My teen is not who he used to be, it’s hard

watercolor of canadian geese flying

By Annie O’Brien

The geese are especially aggressive in the late spring. Their babies, now up and about, pad alongside the brook that cuts through the golf course in a perfect line sandwiched between them, both the goose and the gander on the lookout for threats. Their vigilance seems to increase proportionately to the goslings’ mobility.

My thirteen-year-old son and I are sharing a tense, temporary reprieve from battle, playing nine holes. We’ve had a rough time lately in ways that go beyond the ordinary awkward de-nesting of middle school, in ways that scare me sleepless and, I think, scare him a little too. His impulsive outbursts and occasional open defiance call attention to him as a disruptor in the classroom, so when acts of vandalism are discovered anywhere in the school or on the grounds, he is always suspect number one.   

As I lay awake, I remember the bright-eyed little boy who’d greeted every morning with almost overwhelming enthusiasm. Who’d bring me my shoes and my bag and my lunch, and sometimes a drawing, as I readied for work. I remember when, as a four-year-old, he abandoned his own search to help the toddlers find booty at the Easter egg hunt. And when he was seven or eight, how he could tell right away if his dad or I had had a tough day, hugging us hello extra long, even patting our backs. His warmth was electric. 

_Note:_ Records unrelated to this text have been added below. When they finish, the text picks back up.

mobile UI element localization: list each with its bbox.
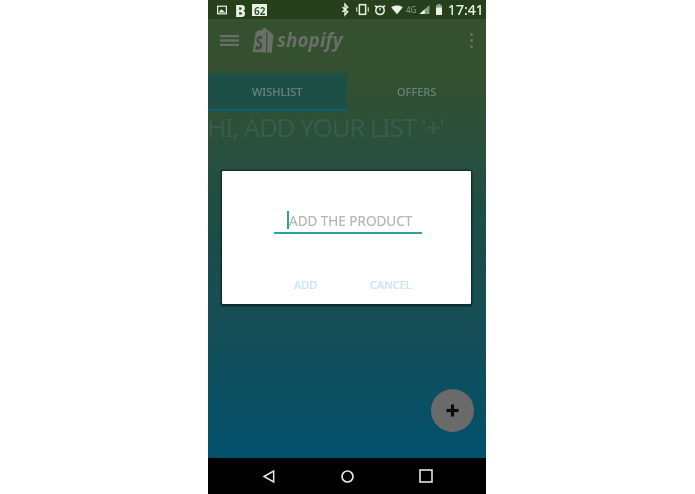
staticText: ADD THE PRODUCT (289, 212, 413, 230)
button[interactable]: WISHLIST (208, 73, 347, 109)
staticText: HI, ADD YOUR LIST '+' (207, 109, 444, 144)
button[interactable]: ADD (290, 273, 322, 296)
button[interactable]: Home (329, 458, 365, 494)
button[interactable]: Menu (212, 23, 246, 57)
button[interactable]: More options (456, 25, 486, 55)
staticText: 4G (406, 4, 417, 15)
staticText: OFFERS (397, 84, 437, 99)
button[interactable]: Recent apps (408, 458, 444, 494)
button[interactable]: OFFERS (347, 73, 486, 109)
staticText: B (235, 0, 246, 19)
button[interactable]: CANCEL (366, 273, 416, 296)
staticText: 17:41 (448, 0, 484, 19)
button[interactable]: Back (251, 458, 287, 494)
staticText: ADD (294, 277, 318, 292)
button[interactable]: Add product (431, 389, 474, 432)
staticText: CANCEL (370, 277, 412, 292)
staticText: WISHLIST (252, 84, 303, 99)
staticText: 62 (254, 4, 266, 16)
staticText: shopify (277, 27, 343, 53)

I stare into the dark and wonder what’s happening in the circuitry of his brain now. Does a switch go off or do the wires just steadily smoke until they burst into flames? Does he somehow relish the chaos of discovery or is that just unintended consequence of the whim? His eruptions at times seem like calculated acts of extreme expression and at other times like an utter loss of control, as if the norms of self-restraint are either beneath or beyond him. He still shows signs of what I think of as his true self: thoughtful, affectionate, empathetic; but increasingly he is truculent, removed, resistant. 

I wonder too what my part is in all of this. It could be genetics: I tend to have a short fuse. It could be my life choices: I work—a lot. Maybe it’s a million little choices, made every day over thirteen years. Coping mechanisms I failed to teach him, discipline I failed to instill, boundaries I did not set.

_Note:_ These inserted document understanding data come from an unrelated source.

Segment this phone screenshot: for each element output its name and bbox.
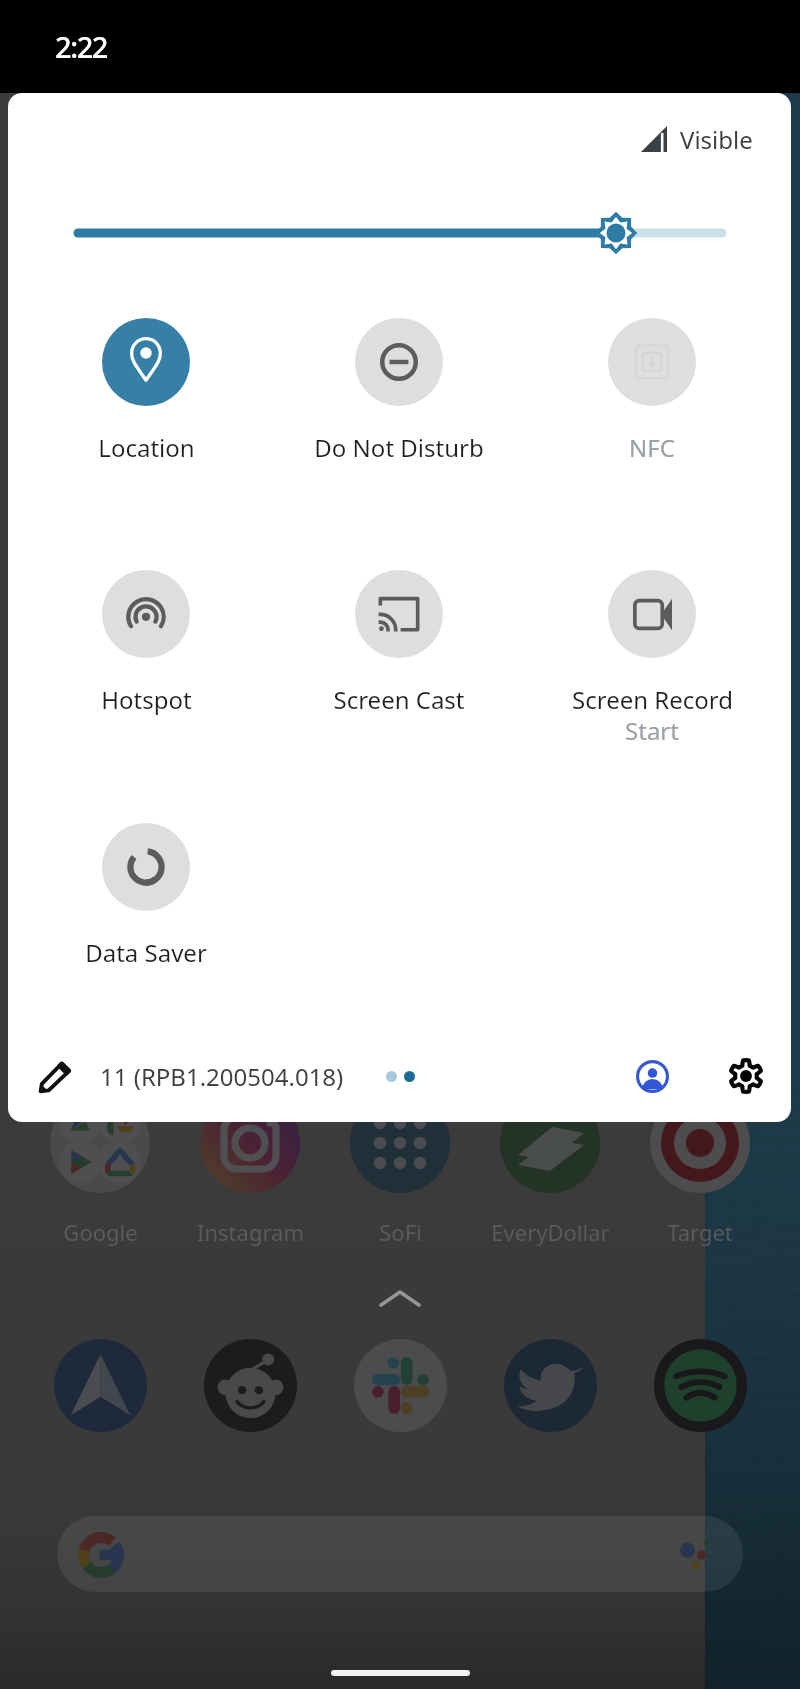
staticText: Do Not Disturb (314, 431, 484, 464)
staticText: EveryDollar (491, 1217, 610, 1247)
staticText: Screen Record (572, 683, 733, 716)
button[interactable]: Brightness (8, 203, 791, 263)
button[interactable]: Do Not Disturb (289, 318, 509, 464)
staticText: Instagram (197, 1217, 304, 1247)
button[interactable]: Screen Cast (289, 570, 509, 716)
button[interactable]: Data Saver (36, 823, 256, 969)
staticText: NFC (629, 431, 675, 464)
button[interactable]: SoFi (350, 1093, 450, 1193)
button[interactable]: NFC (542, 318, 762, 464)
button[interactable]: App (204, 1339, 297, 1432)
staticText: Data Saver (85, 936, 207, 969)
staticText: Location (98, 431, 195, 464)
button[interactable]: Hotspot (36, 570, 256, 716)
staticText: Google (63, 1217, 138, 1247)
button[interactable]: Instagram (200, 1093, 300, 1193)
button[interactable]: Settings (716, 1046, 776, 1106)
staticText: Screen Cast (333, 683, 465, 716)
button[interactable]: App (54, 1339, 147, 1432)
button[interactable]: Search (57, 1516, 743, 1592)
staticText: SoFi (379, 1217, 422, 1247)
staticText: 11 (RPB1.200504.018) (100, 1060, 344, 1093)
button[interactable]: Screen Record (542, 570, 762, 749)
staticText: Visible (680, 123, 753, 156)
button[interactable]: Location (36, 318, 256, 464)
staticText: 2:22 (55, 27, 108, 66)
button[interactable]: App (504, 1339, 597, 1432)
button[interactable]: Google (50, 1093, 150, 1193)
staticText: Start (625, 714, 679, 747)
button[interactable]: User account (622, 1046, 682, 1106)
button[interactable]: Target (650, 1093, 750, 1193)
button[interactable]: App (354, 1339, 447, 1432)
button[interactable]: Edit tiles (25, 1046, 85, 1106)
staticText: Target (667, 1217, 733, 1247)
staticText: Hotspot (101, 683, 192, 716)
button[interactable]: EveryDollar (500, 1093, 600, 1193)
button[interactable]: App (654, 1339, 747, 1432)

The trouble escalates over the course of the school year and culminates, invariably, just before his early June birthday. As if before turning a year older, he must flush out his system. I can usually tell from the way he skulks into the house or crawls into the car that we’re about to get a phone call. It’s eerie, this foresight. 

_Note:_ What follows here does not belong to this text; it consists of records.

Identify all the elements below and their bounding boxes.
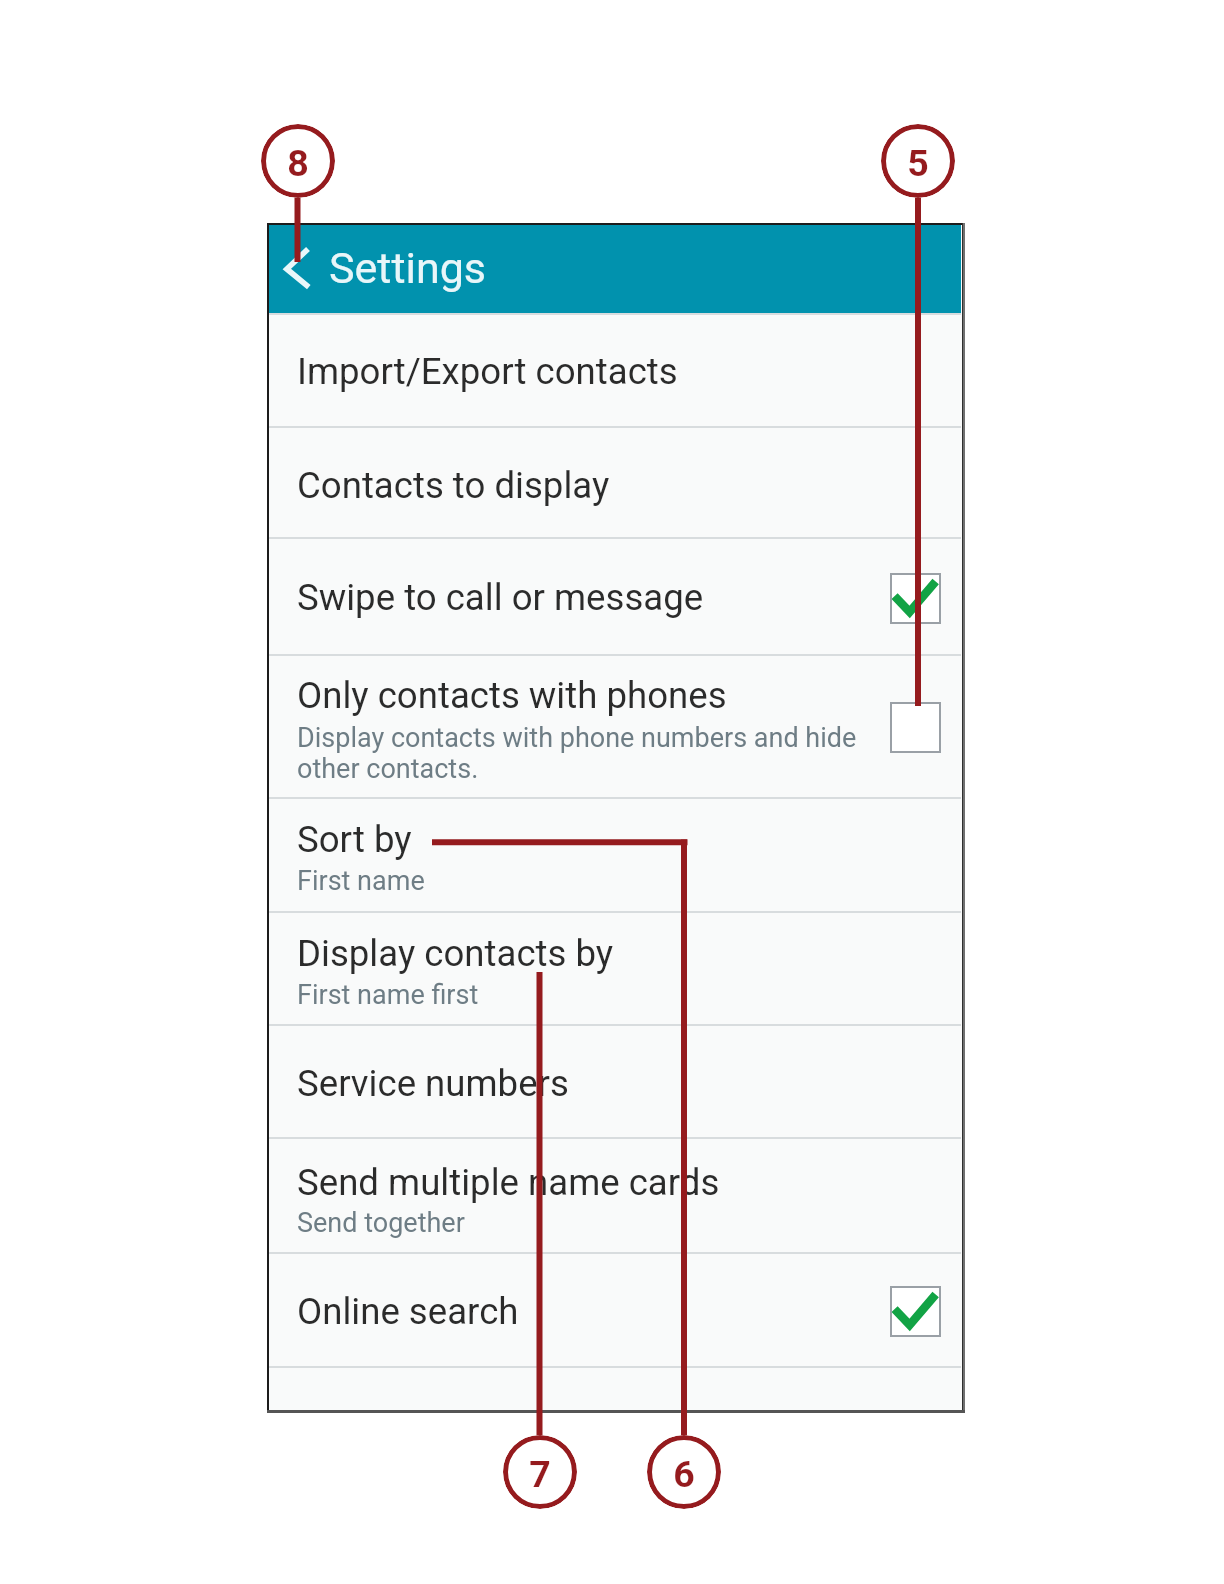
button[interactable]: Service numbers (269, 1025, 961, 1138)
staticText: Display contacts by (297, 932, 614, 975)
button[interactable]: Contacts to display (269, 427, 961, 538)
staticText: First name (297, 865, 425, 897)
button[interactable]: Only contacts with phones (890, 702, 941, 753)
button[interactable]: Online search (269, 1253, 961, 1368)
button[interactable]: Display contacts by (269, 912, 961, 1025)
button[interactable]: Swipe to call or message (890, 573, 941, 624)
button[interactable]: Import/Export contacts (269, 314, 961, 427)
staticText: Contacts to display (297, 464, 610, 507)
staticText: Service numbers (297, 1062, 569, 1105)
button[interactable]: Swipe to call or message (269, 538, 961, 655)
staticText: Only contacts with phones (297, 674, 727, 717)
staticText: Display contacts with phone numbers and … (297, 722, 857, 754)
staticText: First name first (297, 979, 479, 1011)
staticText: Settings (329, 243, 487, 293)
button[interactable]: Navigate up (269, 225, 325, 314)
button[interactable]: Only contacts with phones (269, 655, 961, 798)
staticText: Swipe to call or message (297, 576, 704, 619)
staticText: Send together (297, 1207, 465, 1239)
button[interactable]: Send multiple name cards (269, 1138, 961, 1253)
staticText: 5 (907, 141, 929, 185)
staticText: Online search (297, 1290, 519, 1333)
staticText: Sort by (297, 818, 412, 861)
button[interactable]: Sort by (269, 798, 961, 912)
staticText: 7 (529, 1452, 551, 1496)
staticText: 6 (673, 1452, 695, 1496)
staticText: Send multiple name cards (297, 1161, 720, 1204)
staticText: Import/Export contacts (297, 350, 678, 393)
staticText: 8 (287, 141, 309, 185)
button[interactable]: Online search (890, 1286, 941, 1337)
staticText: other contacts. (297, 753, 479, 785)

My husband and I are hauled into school and presented with descriptions of wreckage. Each time, my son denies participation, proclaims his innocence. Insists I believe him. Take his side. Clear him. But the evidence is always incontrovertible, especially to me—who knows so well his technique, his language, his whole modus operandi—and I cannot. I almost wish I could be blindly allegiant, bullishly defensive of him, but my rational brain and my fearful heart will not allow it. I know I could bring to bear my legal training and invoke due process. I could discredit the witnesses. I could argue for exclusion of testimony. I could urge commutation. But where would that leave him? Where would that lead him? 

We grapple with our options. Consultations with academic, medical and therapeutic experts provide little explanation beyond the diagnosis of the decade, ADHD. What does that even mean? What do we do about it? The three of us—my husband, my son and me —spend hours every week, together, in various combinations or alone, assessing and stressing.

But this afternoon we take a time out. I suspend the reasoning, the lecturing, the yelling, the pleading. He contains his anger or angst or whatever it is that has come to roost inside of him. We walk together across the soft springy grass and talk only about the last shot, the next shot, and where to eat when we’re done.

He’s in his back swing in the thin rough near the trickling path of the water, focused on the dimpled white ball at his feet, when the lead goose rushes him, with strangely silent stealth. She unleashes her fury at him, unfairly; he is not at fault here. He has not come particularly close to her family, but she overreacts from instinct. In that rush is all the unquestioning conviction to protect her own that he hopes for from me. My own instinct kicks in, and I charge the goose swinging my five iron wildly, scattering the whole family into squawking retreat. 

“That,” my son says as he watches the arc of his shot, “is the first time in a long time that you have defended me.” 

He smiles, but only slightly.

Annie O’Brien is a mother, wife, lawyer, writer and avid arts consumer, splitting her time between Massachusetts and North Carolina.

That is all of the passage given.